La fluidità dell’individuo occupa uno spazio assoluto all’interno di questo racconto poliziesco. La dualità dei protagonisti sostiene i cardini di una vicenda nera, in cui l’unico obiettivo comune è quello di alimentare la sete di potere e di rivalsa sociale. Intorno alla Svedese si muove un mondo sommerso organizzato secondo i canoni della criminalità locale, che da decenni governa i traffici illeciti tra le mura di Roma.
La bellezza estetica, la grazia e l’assoluta mancanza di amore verso il prossimo caratterizzano la narrazione, un’agitazione interiore alimenta gli spiriti dei protagonisti che si muovono all’interno di un enorme gabbia di cemento, interpretando ruoli diversi ma nel fondo tristemente simili tra di loro.
Al centro non troneggia solo la giovane donna chiamata la Svedese, ma anche la figura di un principe romano, incline a modi comportamentali che rasentano la pura ambiguità.
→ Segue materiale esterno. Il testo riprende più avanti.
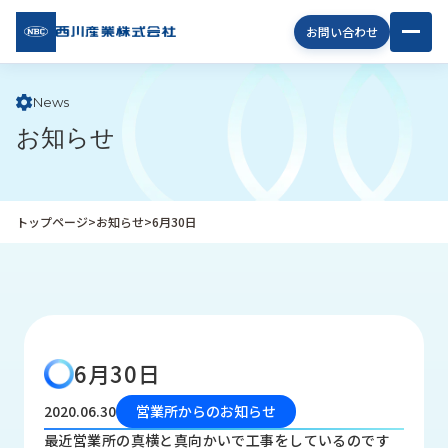
西川
お問い合わせ
産業
株式
会社
News
お知らせ
企
業
情
報
トップページ
>
お知らせ
>
6月30日
私
た
ち
の
取
り
6月30日
組
み
2020.06.30
営業所からのお知らせ
商
最近営業所の真横と真向かいで工事をしているのです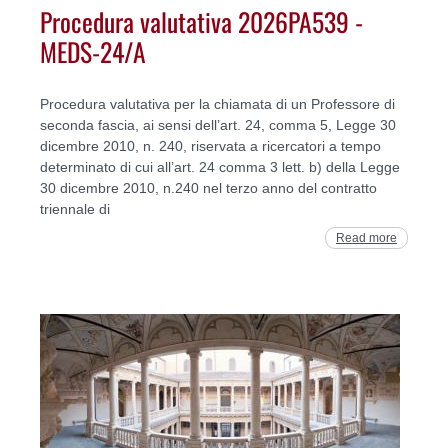
Procedura valutativa 2026PA539 -
MEDS-24/A
Procedura valutativa per la chiamata di un Professore di
seconda fascia, ai sensi dell’art. 24, comma 5, Legge 30
dicembre 2010, n. 240, riservata a ricercatori a tempo
determinato di cui all’art. 24 comma 3 lett. b) della Legge
30 dicembre 2010, n.240 nel terzo anno del contratto
triennale di
Read more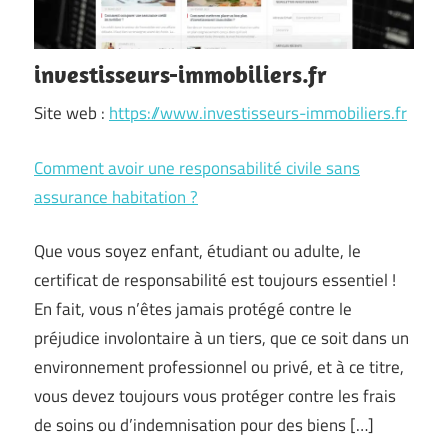
investisseurs-immobiliers.fr
Site web :
https://www.investisseurs-immobiliers.fr
Comment avoir une responsabilité civile sans
assurance habitation ?
Que vous soyez enfant, étudiant ou adulte, le
certificat de responsabilité est toujours essentiel !
En fait, vous n’êtes jamais protégé contre le
préjudice involontaire à un tiers, que ce soit dans un
environnement professionnel ou privé, et à ce titre,
vous devez toujours vous protéger contre les frais
de soins ou d’indemnisation pour des biens […]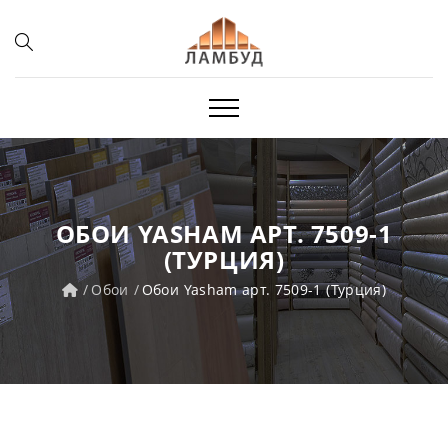
ОБОИ YASHAM АРТ. 7509-1
(ТУРЦИЯ)
Обои
Обои Yasham арт. 7509-1 (Турция)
Dichiaratamente amante dell’illusione emotiva e fisica indotta dall’uso di una bevanda la “Gina”, che riduce l’inibizione e converte chi la assume in un individuo capace di annientare ogni residuo di volontà personale.
L’ascesa della Svedese avviene quando per una serie di destini incrociati entra nel palazzo del Principe, e suo malgrado viene agganciata nella ruota dentata della sua esistenza.
La solitudine morale e sentimentale chiude ogni possibilità di crescita interiore e induce i protagonisti di questo racconto a fare i conti con gli abissi malevoli della perversione materiale e immateriale.
La storia percorre un doppio binario, uno terreno l’altro surreale che non tradisce la vena scrittoria del maestro De Cataldo, che con sapiente abilità muove i fili dell’universo nero.
Il linguaggio è aderente alla realtà, pieno di nomi propri emblematici e l’uso di uno slang romanesco colora e anima il palcoscenico su cui agiscono i personaggi.
Roma assiste al dramma che si compie sotto i suoi occhi, dall’alto dei suoi monumenti testimoni dormienti di una realtà scomoda e invalida, resa tale dalle storpiature morali compiute dai veri attanti.
La Svedese è una tragedia metropolitana 4.0, un inconsueto ritratto di donna diviso tra l’essere e l’apparire, cosciente della capacità seduttiva e artefice di un piano criminale sottile, ardito, ai limiti del possibile, in un mondo popolato da belve affamate, pronte a tutto pur di posare le mani sulla città eterna.